Cette histoire a ces icônes républicaines :

- Jules Vallès, Courbet, Gambetta.

- Jules Ferry

- Zola

- Clémenceau

- Léon Blum

- De Gaule

- Guy Mocquet, Jean Moulin

- Mendès-France …

Ceci vaut pour la face lumineuse de l’histoire, il y a aussi touts les faces noires, sombres, complexes de ces mêmes moments.

Ces archétypes véhiculés par l’instruction publique et les relais de la médiation entretenaient une doxa républicaine de relative bonne conscience et de confort moral et intellectuel rassurant.

Comme tous les archétypes, ils structuraient la pensée collective française. Avec des nuances et des conflits idélogiques. Mais ceux-ci faisaient partie du paysage et tout allait presque bien.

Et puis patatras…  dans une accélaration dont l’histoire a le goût, tout s’est mis en mouvement :

- 1968, les printemps conjugués en Europe de l’ouest et certains pays de l’est (la Tchécoslovaquie en particulier)

- Dénonciation et révélations des monstruosités du Stalinisme (Soljenitsine)

- Les mises au jour d’une réalité confuse en France entre 40 et 45 (Paxton)

- Arrêt brutal de l’idée de croissance sans limite ni entraves (choc pétrolier de 1974, après la guerre du Kippour)

- Idée et  construction européenne

- Implosion du Pacte de Varsovie et de l’URSS

- Révélation de la Chine et de l’Inde.

Il faut rajouter à tout cela la révolution informatique, en particulier celle d’internet dont les effets ne font que commencer à se faire sentir.

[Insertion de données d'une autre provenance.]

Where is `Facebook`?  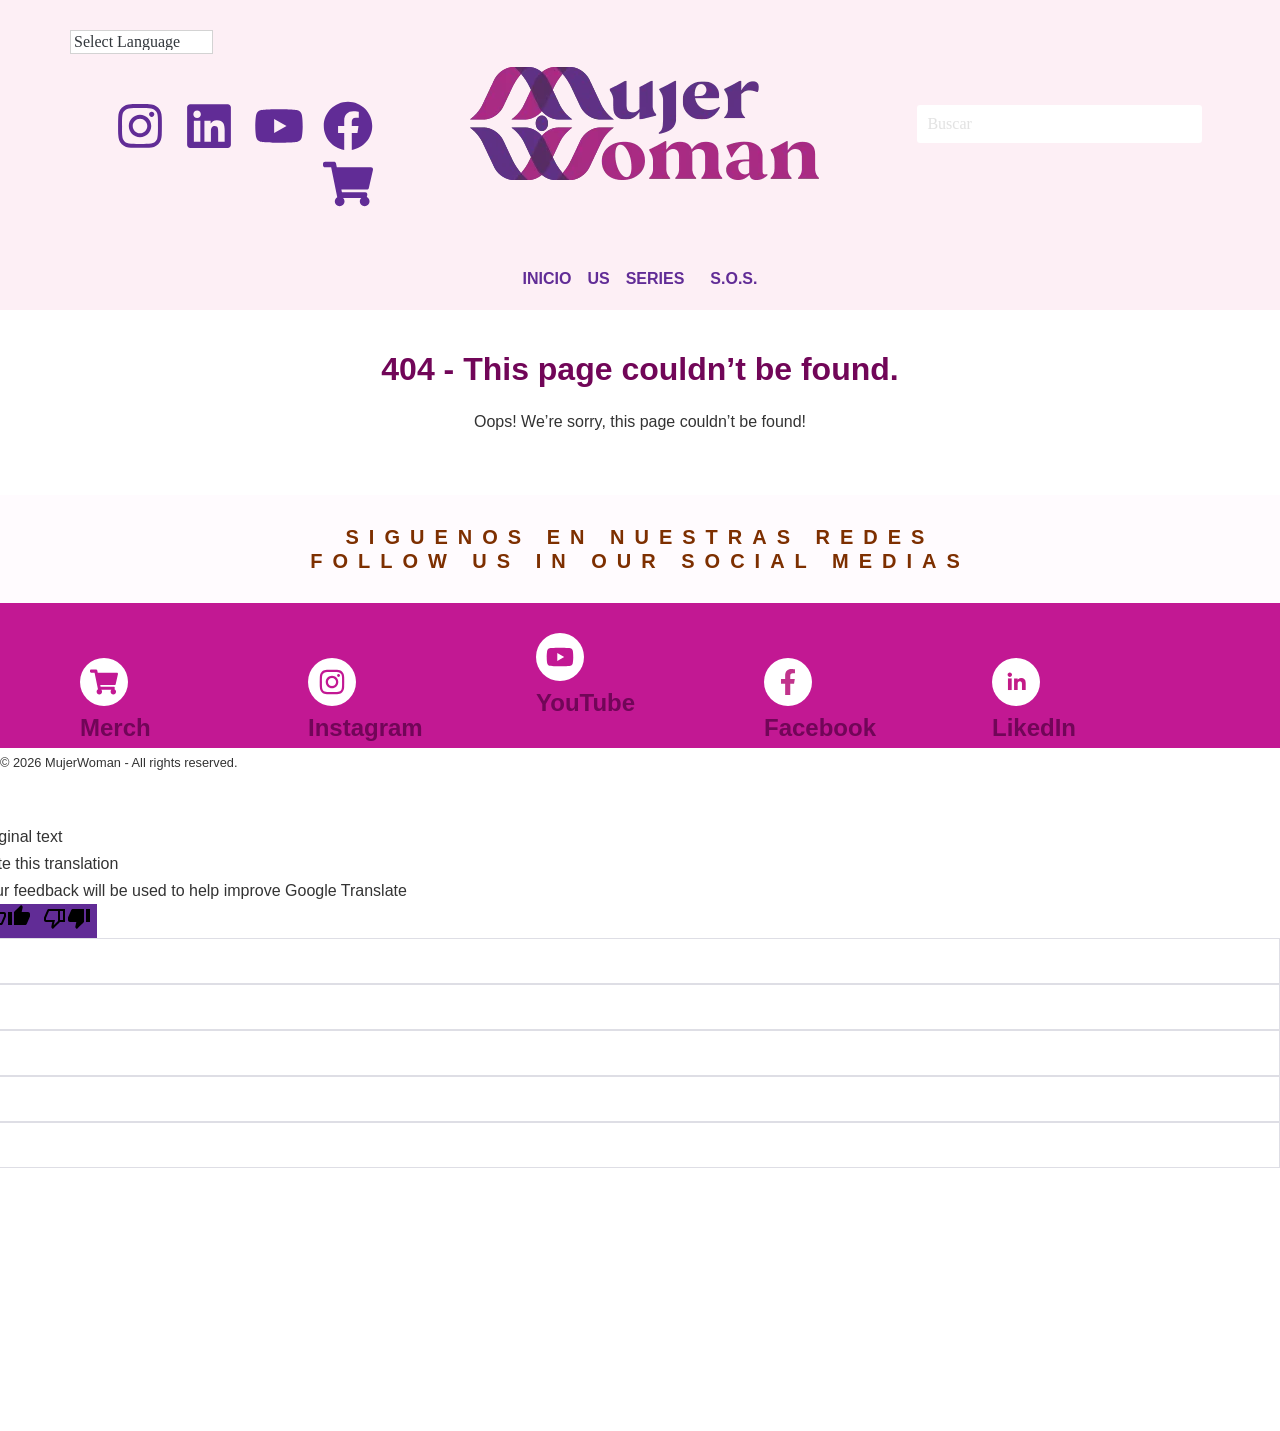 Facebook is located at coordinates (820, 727).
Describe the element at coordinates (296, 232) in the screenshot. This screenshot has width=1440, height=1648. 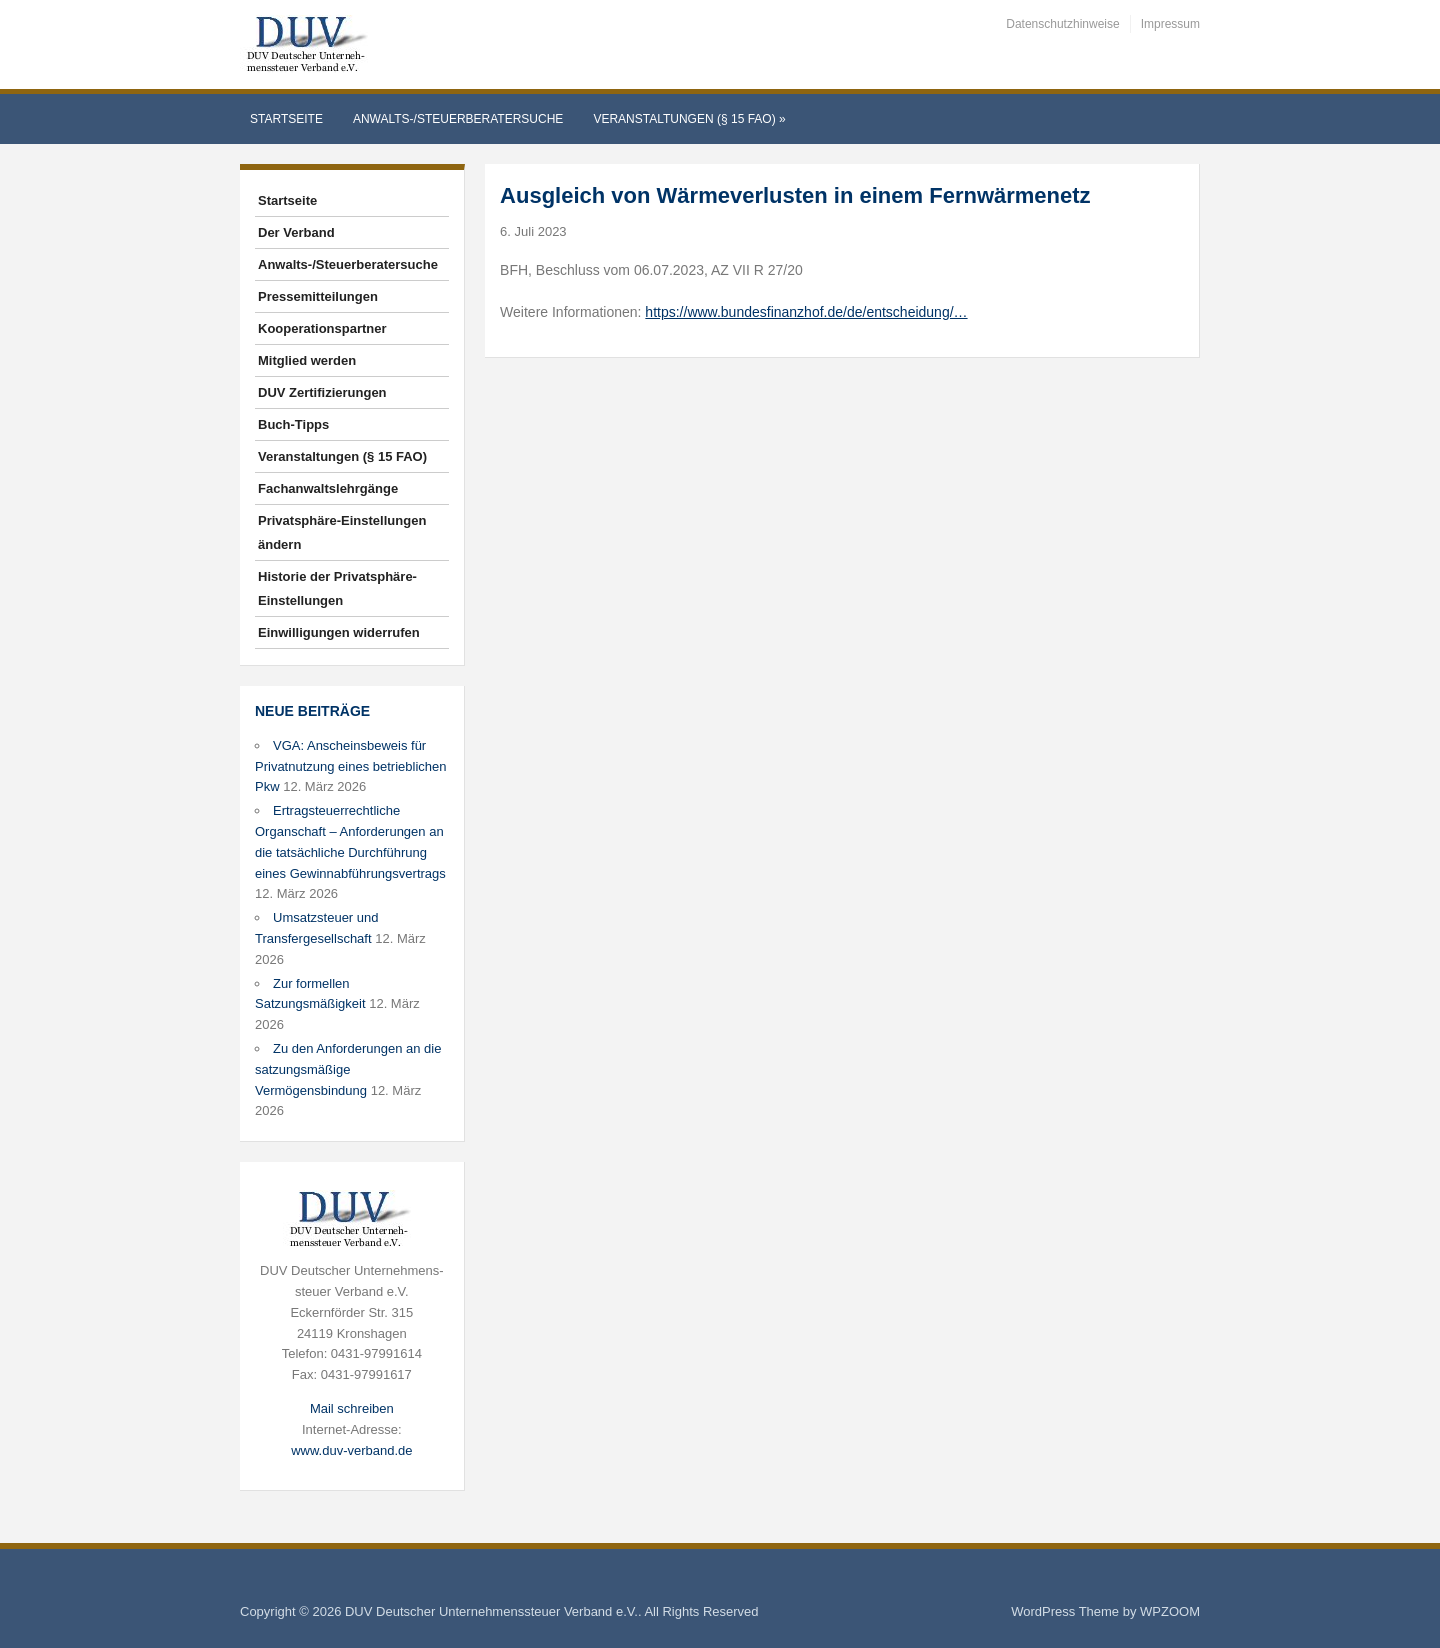 I see `Der Verband` at that location.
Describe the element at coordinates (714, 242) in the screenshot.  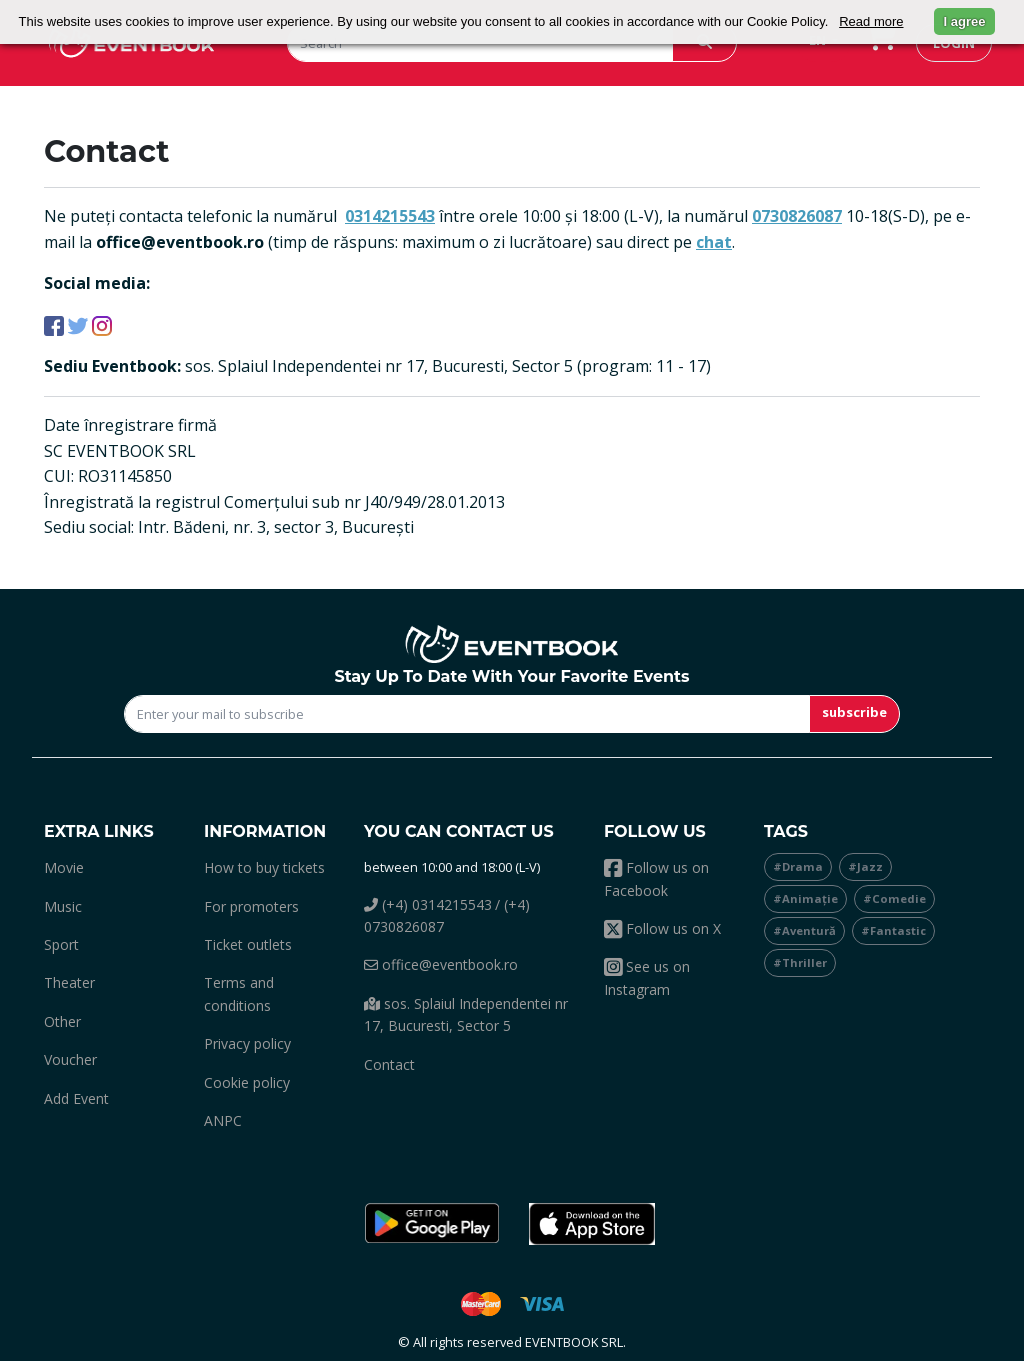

Alors, nous sommes en plein dans une période où les couches les plus récentes des archétypes se dissolvent. Ces symboles républicains sont récents, installés sur les champs de ruines des “identités” régionales et provinciales. Ils sont fragiles et demandent à être transcendés probablement dans la fédération européenne.

Mais attention, les plus anciens, les plus ancrés des archétypes peuvent se réactiver sous l’aiguillon redoutable de la peur réelle et instrumentalisée. Ils peuvent ressurgir comme des démons d’une boite oubliée dans un grenier. Ces archétypes-là sont comme des dinosaures dans le paysage social et culturel contemporain. C’est l’histoire de Jurassic Park, comme dit le chaoticien du film : “Cela ne peut pas marcher, le temps ne s’inverse pas, vouloir se substituer au temps et au ” cours naturel” de la vie conduit inéluctablement à des catastrophes.”

Je reparlerai ici, aussi lomptemps que durera les débats formels sur l’identité, de ces questions, en espérant que cela vous conviendra, cher lecteur, comme on disait dans les chroniques aux alentours de 1925.